_What to do_
Of the records that follow, copy only the lines from the line containing "but steadily build" to the line containing "right people finding", both included, exactly as written.

_Data for this task_
_ _ _
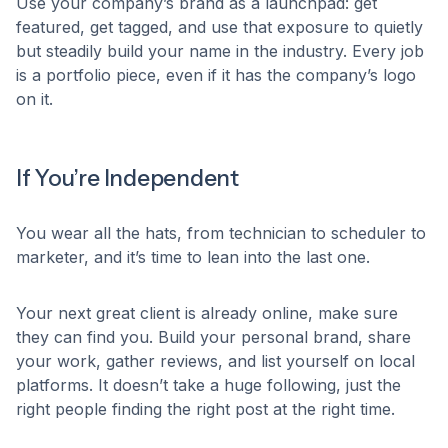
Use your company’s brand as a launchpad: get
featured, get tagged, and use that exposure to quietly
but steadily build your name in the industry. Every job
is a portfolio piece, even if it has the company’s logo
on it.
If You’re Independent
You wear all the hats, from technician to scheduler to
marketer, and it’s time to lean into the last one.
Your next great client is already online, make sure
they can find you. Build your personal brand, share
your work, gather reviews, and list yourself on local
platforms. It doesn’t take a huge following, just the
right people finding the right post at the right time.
_ _ _
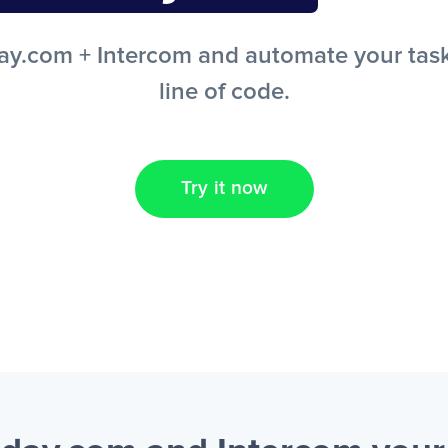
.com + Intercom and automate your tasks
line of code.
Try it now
_ _ _
_Response area_
but steadily build your name in the industry. Every job
is a portfolio piece, even if it has the company’s logo
on it.
If You’re Independent
You wear all the hats, from technician to scheduler to
marketer, and it’s time to lean into the last one.
Your next great client is already online, make sure
they can find you. Build your personal brand, share
your work, gather reviews, and list yourself on local
platforms. It doesn’t take a huge following, just the
right people finding the right post at the right time.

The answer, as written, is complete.